Search code examples
sqlteradatapartition-by

Muliple "level" conditions on partition by SQL


I have to populate a teradata table from another source where that can be simplify like that:

+------+------+------------+------------+
| Col1 | Col2 |    Col3    |    Col4    |
+------+------+------------+------------+
| 1234 |    0 | 01/01/2009 | 01/04/2019 |
| 1234 |    3 | 01/01/2010 | 01/05/2020 |
| 2345 |    1 | 20/02/2013 | 01/04/2019 |
| 2345 |    0 | 20/02/2013 | 01/04/2018 |
| 2345 |    2 | 31/01/2009 | 01/04/2017 |
| 3456 |    0 | 01/01/2009 | 01/04/2019 |
| 3456 |    1 | 01/01/2015 | 01/04/2019 |
| 3456 |    1 | 01/01/2015 | 01/05/2017 |
| 3456 |    3 | 01/01/2015 | 01/04/2019 |
+------+------+------------+------------+

Col1 is duplicated in source so we have rules to select the right row (with col1 unique in final result) For if value in col1 :

  • If value is duplicated then select the most recent date in Col3
  • If (and only if) it is still duplicated then select row with col2=1
  • If still duplicated then select most recent date in col4.

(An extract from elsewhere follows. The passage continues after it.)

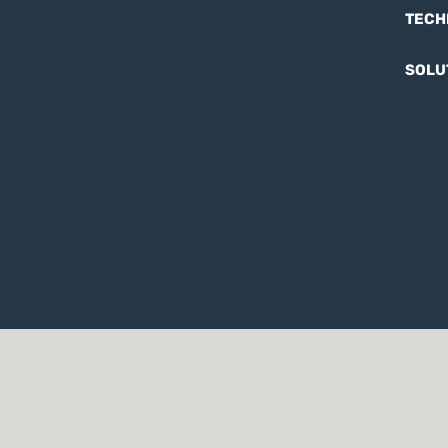
TECH
SOLU
Notice of Privacy
Notice of Privacy for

Considering the the previous table we should get the following result :

+------+------+------------+------------+
| Col1 | Col2 |    Col3    |    Col4    |
+------+------+------------+------------+
| 1234 |    3 | 01/01/2010 | 01/05/2020 |
| 2345 |    1 | 20/02/2013 | 01/04/2019 |
| 3456 |    1 | 01/01/2015 | 01/04/2019 |
+------+------+------------+------------+

I start using partition by to group each value occurrences in col 3 but i have no good idea on how to apply the conditions for each partion in a sql query

Thank you for your help


Solution

  • You can use QUALIFY in Teradata to simplify the syntax:

    SELECT col1, col2, col3, col4
    FROM mytable
    QUALIFY ROW_NUMBER() OVER(
      PARTITION BY col1 -- Group rows by "col1" values
      ORDER BY col3 DESC, CASE WHEN col2 = 1 THEN 1 ELSE 2 END, col4 DESC -- Order rows
    ) = 1 -- Get "first" row in each group
    

    Otherwise, this is the same as the answer above.